“Inner Memory of the Post-Industry” presents an hour-long mixed reality audio-walk experience. In it, we explore how spatialized soundscapes may serve as a medium to evoke spectral memories of a physical landscape. Carrie Furnace - a Pittsburgh historical landmark - is the context for this site-specific work and to explore the juxtaposition between a multi-sensory visual and sonic experience. Mobile mixed reality supports the localization and spatialization of a soundscape and offers a more flexible and immersive way of touring the landscape, and revealing its cultural history.
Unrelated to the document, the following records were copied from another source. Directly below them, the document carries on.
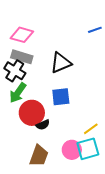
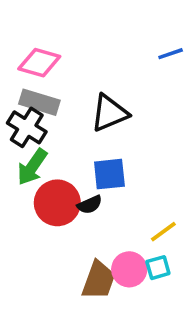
black semicircle: (43, 125) -> (90, 205), moved
cyan square: (88, 149) -> (158, 268), size x0.6
brown trapezoid: (39, 156) -> (99, 280), moved

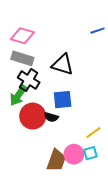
black triangle: (109, 113) -> (63, 65), turned 40
black cross: (27, 127) -> (29, 80), moved
black semicircle: (90, 205) -> (51, 117), turned 40

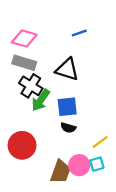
blue line: (98, 31) -> (79, 33), moved
green arrow: (18, 95) -> (41, 100), moved
red circle: (33, 116) -> (22, 145), moved
black semicircle: (51, 117) -> (68, 128), moved

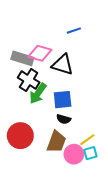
pink diamond: (24, 39) -> (40, 53), moved
yellow line: (100, 142) -> (87, 140), moved
brown trapezoid: (61, 172) -> (56, 142), moved

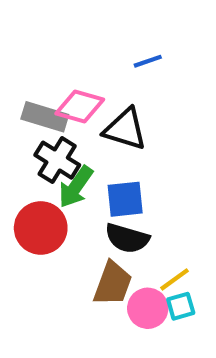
black semicircle: (64, 119) -> (127, 238), size x1.5
red circle: (20, 136) -> (41, 228), moved

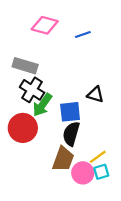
pink diamond: (80, 107) -> (45, 25), moved
black triangle: (125, 129) -> (95, 94), moved, size x0.7
black semicircle: (127, 238) -> (71, 134), turned 90

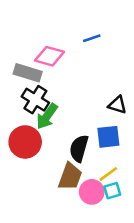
pink diamond: (45, 25) -> (49, 56), moved
black triangle: (95, 94) -> (117, 105), moved
blue square: (70, 112) -> (108, 137), moved

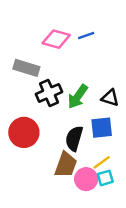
pink diamond: (49, 56) -> (56, 39), moved
black cross: (35, 100) -> (49, 93), moved, turned 35
green arrow: (47, 116) -> (78, 97), moved

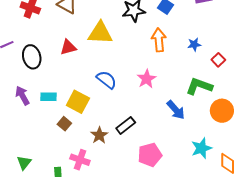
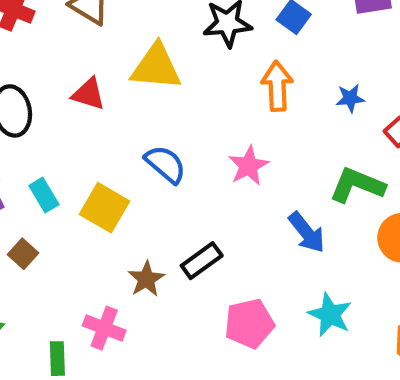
red triangle: (68, 47) -> (89, 94), turned 30
cyan rectangle: (49, 97) -> (44, 195), turned 56
brown square: (64, 124) -> (23, 254), moved
cyan star: (201, 148) -> (330, 315), moved, turned -30

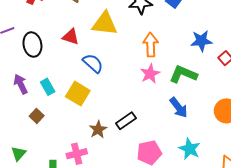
orange arrow: (277, 86) -> (151, 45), moved
blue star: (350, 98) -> (201, 41), size x1.5
blue semicircle: (165, 164) -> (93, 63), moved
green L-shape: (357, 185) -> (183, 74), moved
pink cross: (104, 328) -> (77, 154), turned -36

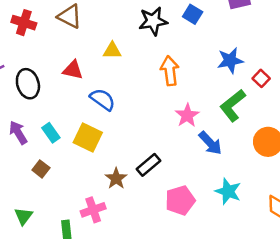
yellow triangle: (105, 24) -> (112, 51), size x0.6
pink star: (150, 74) -> (187, 115), moved
green L-shape: (183, 74) -> (233, 105), moved, turned -56

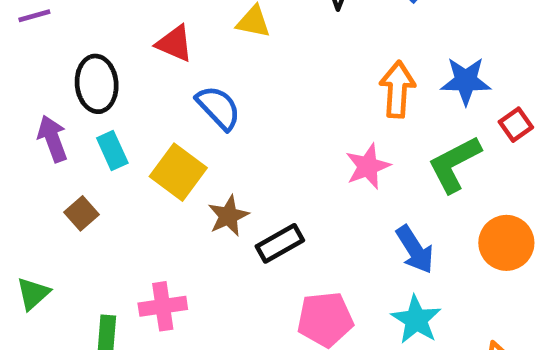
orange arrow: (170, 71) -> (397, 89), moved
black ellipse: (28, 84) -> (97, 84), moved
blue arrow: (210, 143) -> (415, 250), moved
brown star: (116, 178) -> (228, 216), moved

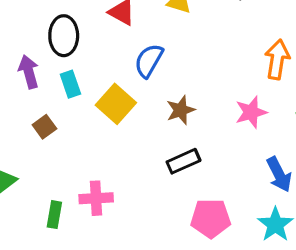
blue semicircle: (218, 108) -> (149, 61), turned -112
brown star: (228, 216) -> (181, 110), moved

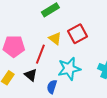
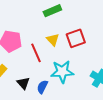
red line: (40, 54) -> (36, 53), turned -54
black triangle: (31, 75) -> (23, 83), moved

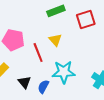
red square: (76, 38) -> (86, 19), moved

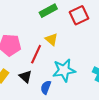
red line: (38, 52) -> (36, 54), turned 54
black triangle: (24, 82) -> (25, 77), moved

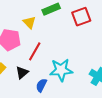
yellow triangle: (52, 39) -> (29, 22), moved
black triangle: (25, 77) -> (22, 73), turned 32

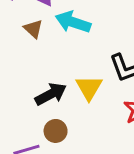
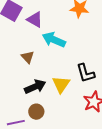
brown triangle: (33, 29) -> (28, 57), moved

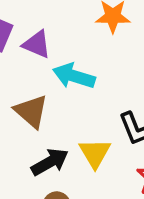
brown triangle: (28, 57) -> (31, 111), size x1.5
This audio walk tells the stories about the former steel workers’ life in the booming iron industry and the artist’s creation in the abundant ruins through the boom and bust cycles of Carrie Furnace by unfolding the memories of this deserted landscape. These spectral memories of the landscape are evoked by combining environmental sound effects with oral history and documentary recordings of Carrie Furnace’s past. With oral history data collected from local NGO achieve and industrial sound effects from various online archives, the audio contents immerse people in the historical events. As an unguided experience, people can explore the landscape and encounter various stories as flexible and engaging as possible with the mobile mixed reality. Taking the advantage of such flexibility and spontaneity, the unique visual and spatial complexity of the post-industrial landscape can be fully appreciated.
Audio walks have been widely used in a variety of arts and cultural settings, but these aural contents are not often spatialized and even more rarely controlled through physical movement. With the recent development of locative media, “place-based sound” offers a paradigm that couples sound with location metadata, by using GPS or indoor positioning to activate playback. However, there are still many other spatial, contextual and behavioral cues that could be taken advantage of in audio tours. These remain underexplored. In this project we want to address this by using mobile mixed reality technology to align a virtual soundscape with the physical landscape, enable richer cueing and interactions with place-based audio. We create individual sound objects in the soundscape to represent an independent memory of the landscape and to be activated based on a range of virtual cues and metadata — namely, position (location, orientation) and assumed 3D form (shape, size) of the information — that the audience will respond and react to while walking the landscape.
A virtual replica of Carrie furnace was created to support soundscape design and experience simulation. The mixed-reality audio walk mapping the virtual objects to specific geolocation was prototyped and later the spatial performance of sound on the virtual object was designed, built, and tested on-site. Organizing and mixing a wide range and variety of audio content together into a coherent walk is challenging. Adding additional cuing metadata (proximity, orientation, form) to the interaction further compounded this effort. To enhance this process, we composed all the audio clips spatially in Unity and iteratively simulated, evaluated and considered their spatial relationship as part of forming the final soundscape. We found the key to designing a coherent spatial composition is critically examining the relationship between the narrative experience of the audio content and spatial narrative of the visual landscape it is layered onto.
Unlike in the traditional audio walks where the sound’s position remains relatively static during playback through headphones, we instead create a 3D relationship between the listener, sound, and their situated environment. Removing the limitation of fixed position speakers, the virtual soundscape can also support independent movement of each sound object. This gentle movement of spatialized sounds, and its presence in the environment, helps to emphasize sound as individual spectral memory while promoting dynamic activity and exploration among audience members.